Posted by judicialethicsforum on Tuesday, August, 12, 2014

In a time when money is flowing into judicial elections, the ABA has finally passed a resolution designed generally to address the often problematic results and appearances when lawyers and litigants contribute or otherwise expend significant sums of money to elect or retain a judge.  The ABA’s Judicial Division had defeated an earlier, more detailed resolution to address when judges should recuse themselves because the lawyers or litigants appearing before them had made significant campaign contributions or independent expenditures for (or against) those judges.  Although diluted, the new ABA Resolution 105C is still a step in the right direction because it addresses four key areas of improvement and urges training to address these often difficult disqualification questions:

RESOLVED, That the American Bar Association urges that states and territories adopt judicial disqualification and recusal procedures which: (1) take into account the fact that certain campaign expenditures and contributions, including independent expenditures, made during judicial elections raise concerns about possible effects on judicial impartiality and independence; (2) are transparent; (3) provide for the timely resolution of disqualification and recusal motions; and (4) include a mechanism for the timely review of denials to disqualify or recuse that is independent of the subject judge; and

RESOLVED FURTHER, That the American Bar Association urges all states and territories to provide guidance and training to judges in deciding disqualification/recusal motions.

Posted in Canon 2, Canon 3, Judicial Disqualification & Recusal | Leave a Comment »

Judges Friending Lawyers

Posted by judicialethicsforum on Tuesday, August, 12, 2014

The latest issue of The Professional Lawyer was just published, and Prof. Ben Cooper (Mississippi) included a good article on how to deal with the divisive issue of whether judges should be permitted to “friend” lawyers and litigants on Facebook, and if so, what disclosure obligations result.  Prof.
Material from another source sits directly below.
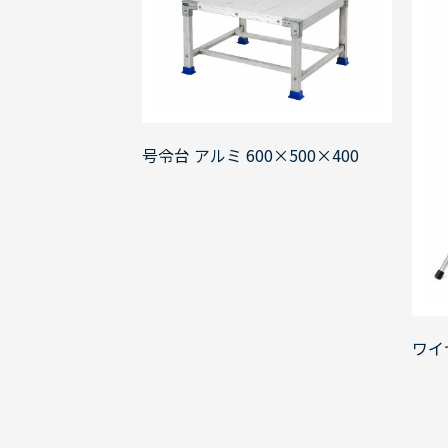
号令台 アルミ 600×500×400
ワイ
Cooper’s article can be found here, and the abstract follows:

A wave of recent judicial ethics opinions from the states and the ABA offers direction on navigating the ethical minefield of social media use by judges. The author, an ethics professor, surveys opinions on point and argues that although they provide helpful guidance on a number of issues, they fall short in terms of providing clarity on the critical issue of whether judges may “friend” lawyers who may appear before them, and if so the extent of any disclosure obligation to other parties in litigation involving the social media “friend.”

Posted in Canon 2, Canon 3, Judicial Disqualification & Recusal | Leave a Comment »

Judicial Disqualification Standards in Canada

Posted by judicialethicsforum on Tuesday, August, 12, 2014

Profs. Philip Bryden (Alberta) and Jula Hughes (New Brunswick) just revised their lengthy work on judicial recusal standards in Canada.  Click here to download the full paper, and here is a partial abstract:

Beginning with a review of a number of leading Canadian and other common law decisions on judicial disqualification, we explore the implications of the divergent strands of thinking that emerge in the jurisprudence to improve our understanding of the Canadian jurisprudence and then move to a discussion of the substantive rules governing judicial disqualification in six categories of cases. We argue that the conceptual tools we use in addressing issues of judicial impartiality tend to fail us precisely in the analytically marginal cases where, based on the jurisprudence or policy, plausible arguments could be advanced for suggesting both that a judge should or should not be disqualified. This uncertainty puts pressure on judges to recuse themselves in marginal situations in which it would be better from the standpoint of the efficient administration of justice for them to sit.

Posted in Judicial Disqualification & Recusal | Leave a Comment »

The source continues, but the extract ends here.